Saved entries:
· · ·
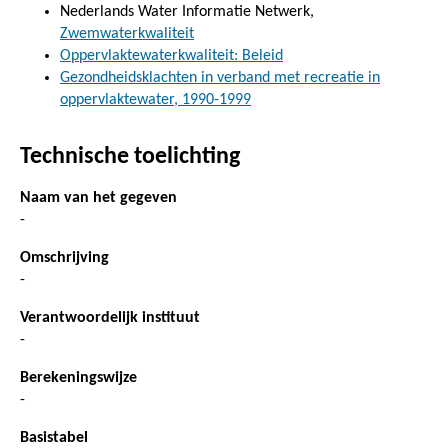
Nederlands Water Informatie Netwerk,
Zwemwaterkwaliteit
Oppervlaktewaterkwaliteit: Beleid
Gezondheidsklachten in verband met recreatie in
oppervlaktewater, 1990-1999
Technische toelichting
Naam van het gegeven
-
Omschrijving
-
Verantwoordelijk instituut
-
Berekeningswijze
-
Basistabel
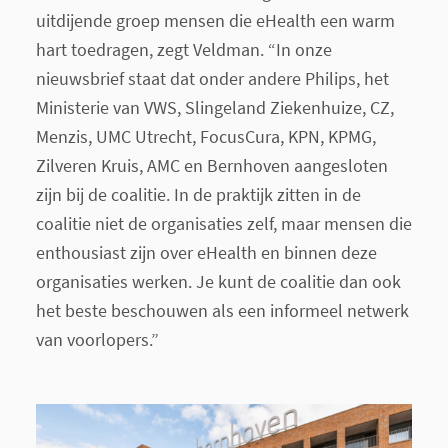
uitdijende groep mensen die eHealth een warm
hart toedragen, zegt Veldman. “In onze
nieuwsbrief staat dat onder andere Philips, het
Ministerie van VWS, Slingeland Ziekenhuize, CZ,
Menzis, UMC Utrecht, FocusCura, KPN, KPMG,
Zilveren Kruis, AMC en Bernhoven aangesloten
zijn bij de coalitie. In de praktijk zitten in de
coalitie niet de organisaties zelf, maar mensen die
enthousiast zijn over eHealth en binnen deze
organisaties werken. Je kunt de coalitie dan ook
het beste beschouwen als een informeel netwerk
van voorlopers.”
· · ·
[Task to carry out]:
This calls for an exact copy of all the entries above, with the pictures omitted.

[Exercise solution]:
Nederlands Water Informatie Netwerk,
Zwemwaterkwaliteit
Oppervlaktewaterkwaliteit: Beleid
Gezondheidsklachten in verband met recreatie in
oppervlaktewater, 1990-1999
Technische toelichting
Naam van het gegeven
-
Omschrijving
-
Verantwoordelijk instituut
-
Berekeningswijze
-
Basistabel
uitdijende groep mensen die eHealth een warm
hart toedragen, zegt Veldman. “In onze
nieuwsbrief staat dat onder andere Philips, het
Ministerie van VWS, Slingeland Ziekenhuize, CZ,
Menzis, UMC Utrecht, FocusCura, KPN, KPMG,
Zilveren Kruis, AMC en Bernhoven aangesloten
zijn bij de coalitie. In de praktijk zitten in de
coalitie niet de organisaties zelf, maar mensen die
enthousiast zijn over eHealth en binnen deze
organisaties werken. Je kunt de coalitie dan ook
het beste beschouwen als een informeel netwerk
van voorlopers.”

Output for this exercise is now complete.